A University of Wyoming graduate, Schultz will oversee 193 million acres of forests and publics lands, including 36.6 million acres of wilderness. Schulz will replace Randy Moore, who announced his resignation as the agency head earlier this week. Moore will exit on Monday, according to his official announcement.
Schultz served as vice president of resources and government affairs at Idaho Forest Group, where he led timber procurement operations and managed relationships with government officials. He also served as the director of the Idaho Department of Lands, facilitating mineral extraction on millions of acres of the state’s public lands.
Wyoming’s congressional delegation welcomed the appointment while environmental groups expressed concerns.
“Schultz is the most recent industry lobbyist picked by the Trump administration to lead an agency entrusted with stewarding public lands,” the Sierra Club stated.
U.S. Representative Harriet Hageman described herself as “optimistic” about the appointment, saying that Schultz will put “local leadership over D.C. overreach.”

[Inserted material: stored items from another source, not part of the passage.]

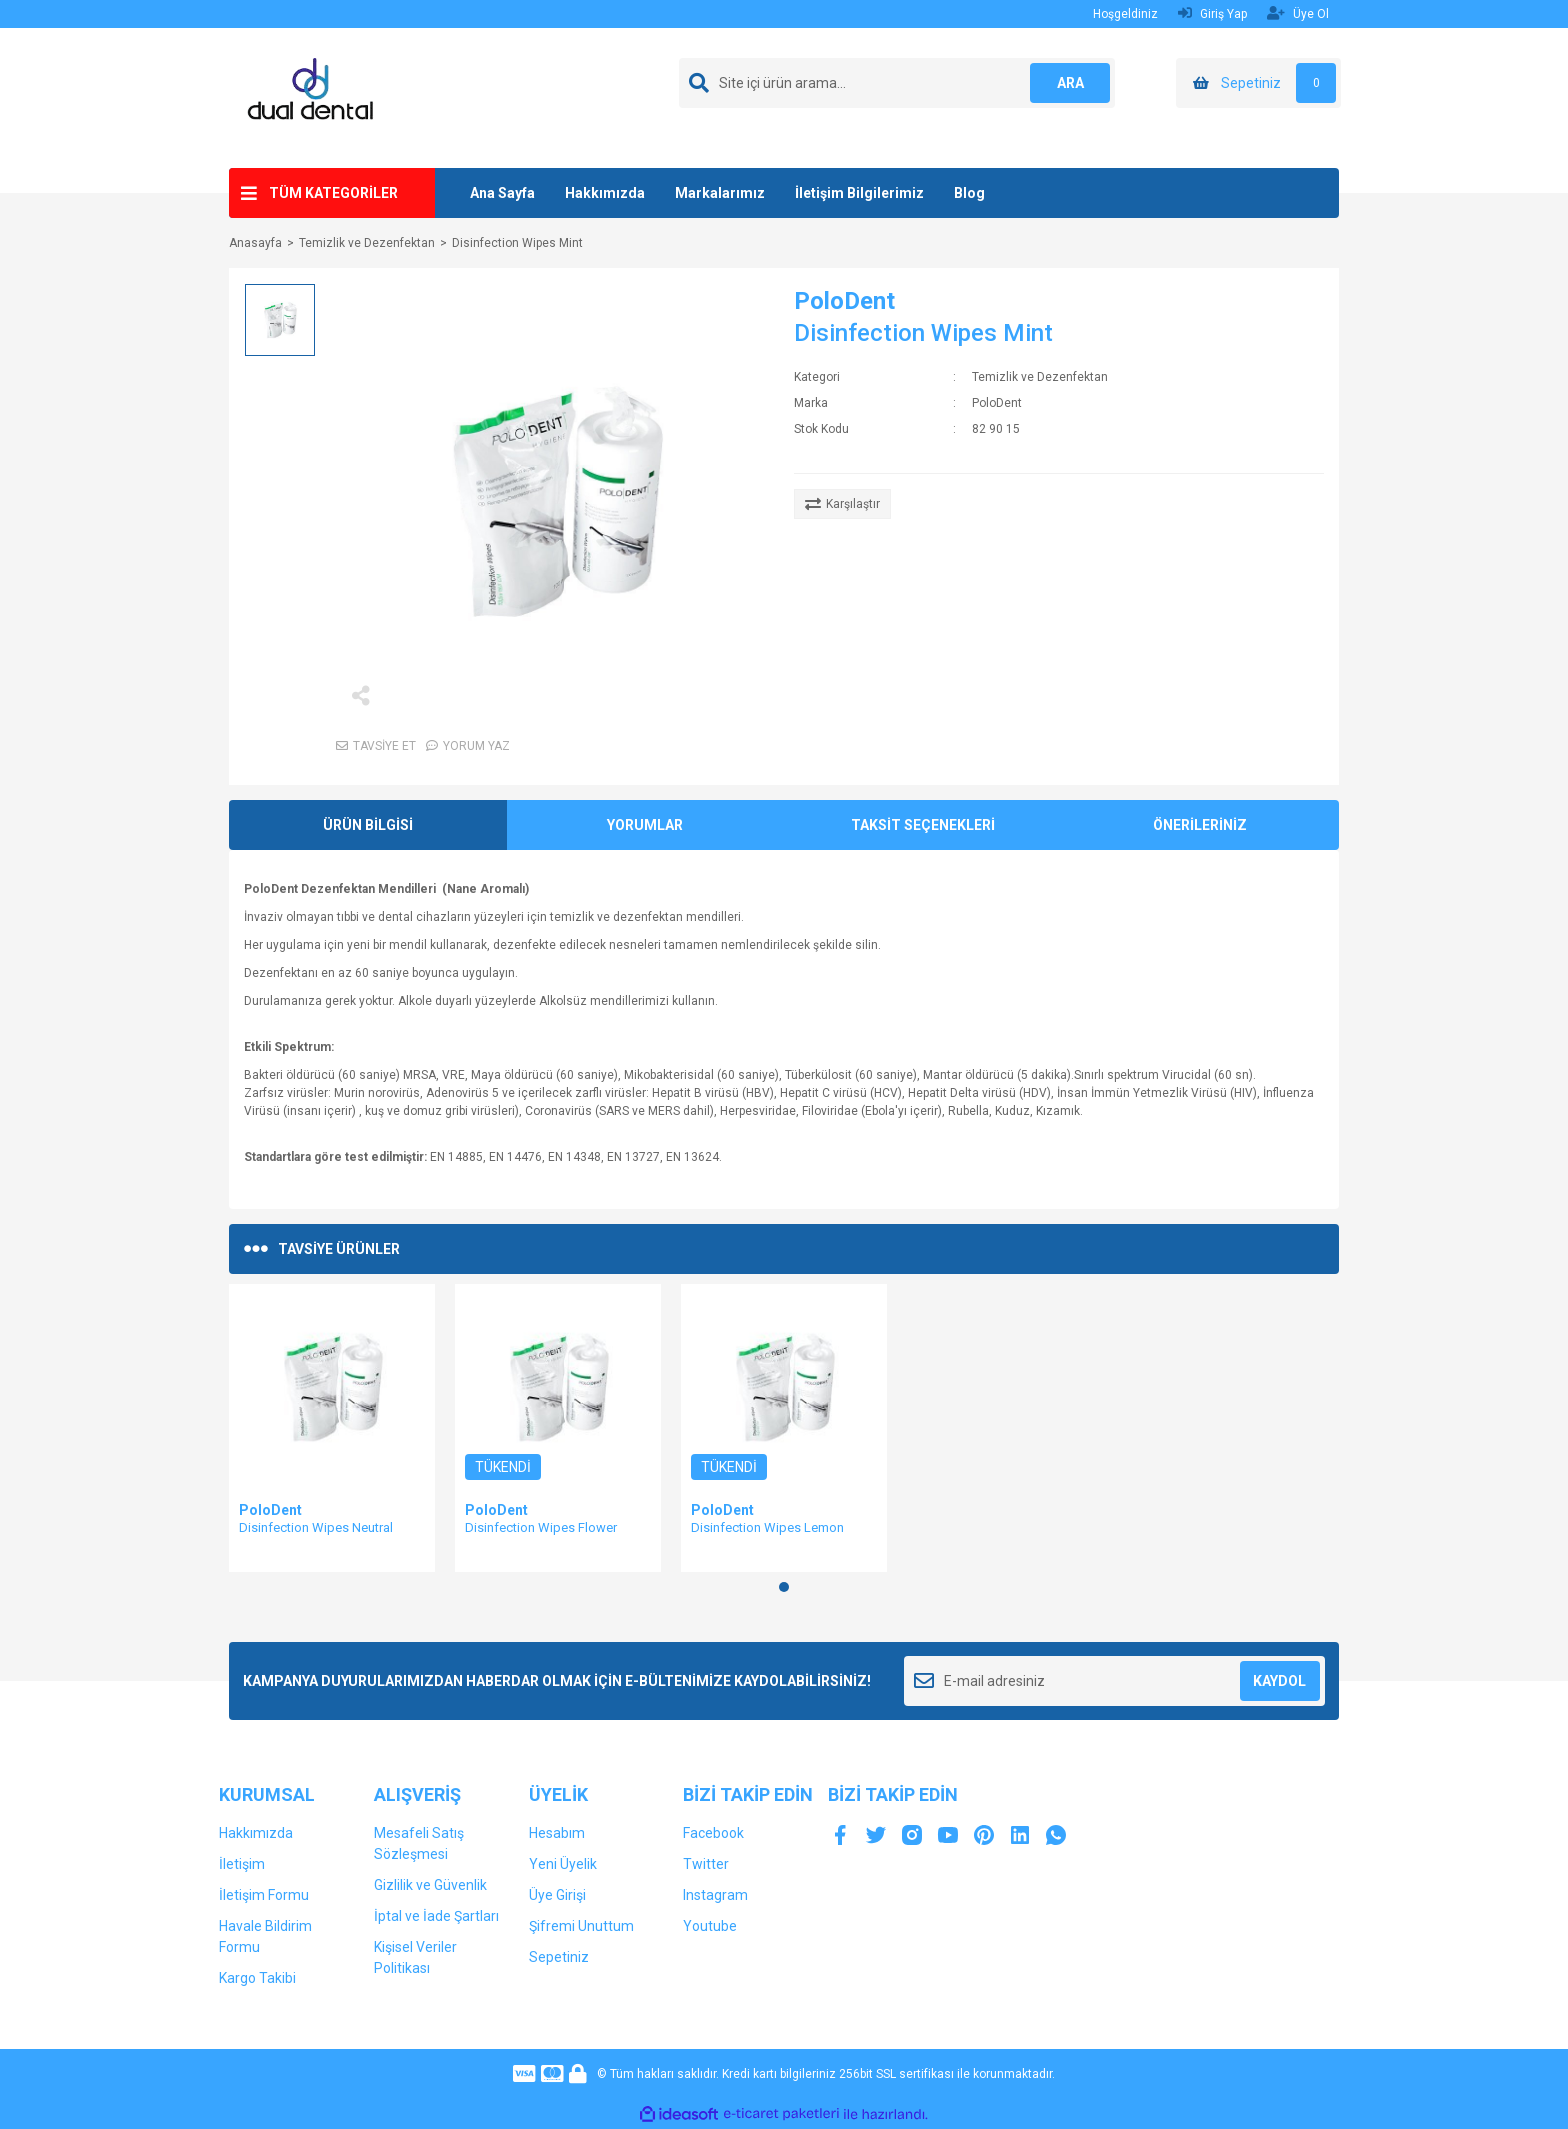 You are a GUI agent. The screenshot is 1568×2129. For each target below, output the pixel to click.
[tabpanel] (332, 1428)
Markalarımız (720, 193)
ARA (1070, 83)
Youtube (710, 1926)
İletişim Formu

Wyoming Senator John Barrasso said he’s confident that Schulz “will be a strong leader to help restore our national forests.”
In the 1990s under President Bill Clinton, the Forest Service produced 12 billion board feet of timber annually with 30,000 employees. By the Biden Administration era, the same forests produced only one-quarter of that timber (3-billion-acre board feet) with about the same number of federal employees on the job.
Wyoming’s junior senator Cynthia Lummis also supported the decision saying that Schultz “will bring back balance to the Forest Service.”
The Sierra Club was clear in its unhappiness with Thursday’s appointment.
Anna Medema, Sierra Club’s Associate Director of Legislative and Administrative Advocacy for Forests and Public Lands, said in a statement on Thursday, “Schultz is the consummate logging industry insider. He’s not going to turn over a new leaf with this role but will continue to serve the interests of that industry as the head of the Forest Service.”
U.S. Agriculture Secretary Rollis took the opposite position, saying Schultz “will fight every day to restore America’s national forests.”
In addition to a master’s degree in political science from the University of Wyoming, Schultz holds a bachelor’s degree in government from the University of Virginia and a master’s degree in forestry from the University of Montana.